### Activity
Once you reach the line that contains "Justiça , enquanto Idle Taques (PSB) f", retype it and every line after it exactly, ending with the last line of the entries.

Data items
□ □ □ □ □

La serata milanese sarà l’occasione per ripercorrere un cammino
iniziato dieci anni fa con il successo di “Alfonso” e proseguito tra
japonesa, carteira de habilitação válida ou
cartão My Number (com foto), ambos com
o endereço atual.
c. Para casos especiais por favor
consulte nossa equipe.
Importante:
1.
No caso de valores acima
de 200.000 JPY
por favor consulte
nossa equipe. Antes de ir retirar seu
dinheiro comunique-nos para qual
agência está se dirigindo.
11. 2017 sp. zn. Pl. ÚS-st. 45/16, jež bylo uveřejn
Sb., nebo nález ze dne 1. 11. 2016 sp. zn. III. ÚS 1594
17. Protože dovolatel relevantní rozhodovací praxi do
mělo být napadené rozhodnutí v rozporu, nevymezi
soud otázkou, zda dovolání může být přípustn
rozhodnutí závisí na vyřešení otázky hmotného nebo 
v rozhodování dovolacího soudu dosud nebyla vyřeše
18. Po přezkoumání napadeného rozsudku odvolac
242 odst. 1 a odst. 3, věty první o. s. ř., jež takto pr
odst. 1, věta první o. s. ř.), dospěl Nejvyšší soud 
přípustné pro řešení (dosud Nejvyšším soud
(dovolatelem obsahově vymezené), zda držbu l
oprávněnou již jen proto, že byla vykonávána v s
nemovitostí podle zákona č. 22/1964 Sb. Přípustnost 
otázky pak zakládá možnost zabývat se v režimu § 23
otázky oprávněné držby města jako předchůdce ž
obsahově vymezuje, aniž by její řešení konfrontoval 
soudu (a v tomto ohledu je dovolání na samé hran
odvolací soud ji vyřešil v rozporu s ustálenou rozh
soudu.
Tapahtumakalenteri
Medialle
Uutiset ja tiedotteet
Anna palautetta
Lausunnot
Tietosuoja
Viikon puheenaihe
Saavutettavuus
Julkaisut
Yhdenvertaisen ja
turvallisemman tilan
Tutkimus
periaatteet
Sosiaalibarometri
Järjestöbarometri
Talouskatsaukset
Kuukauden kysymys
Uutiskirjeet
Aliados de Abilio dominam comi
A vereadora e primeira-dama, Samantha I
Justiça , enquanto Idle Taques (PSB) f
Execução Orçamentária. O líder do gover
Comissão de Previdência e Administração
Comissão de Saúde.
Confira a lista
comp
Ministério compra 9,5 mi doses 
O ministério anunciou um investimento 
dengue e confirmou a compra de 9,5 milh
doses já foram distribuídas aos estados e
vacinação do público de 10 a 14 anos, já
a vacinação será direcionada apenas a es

□ □ □ □ □

### Answer to this exercise
Justiça , enquanto Idle Taques (PSB) f
Execução Orçamentária. O líder do gover
Comissão de Previdência e Administração
Comissão de Saúde.
Confira a lista
comp
Ministério compra 9,5 mi doses 
O ministério anunciou um investimento 
dengue e confirmou a compra de 9,5 milh
doses já foram distribuídas aos estados e
vacinação do público de 10 a 14 anos, já
a vacinação será direcionada apenas a es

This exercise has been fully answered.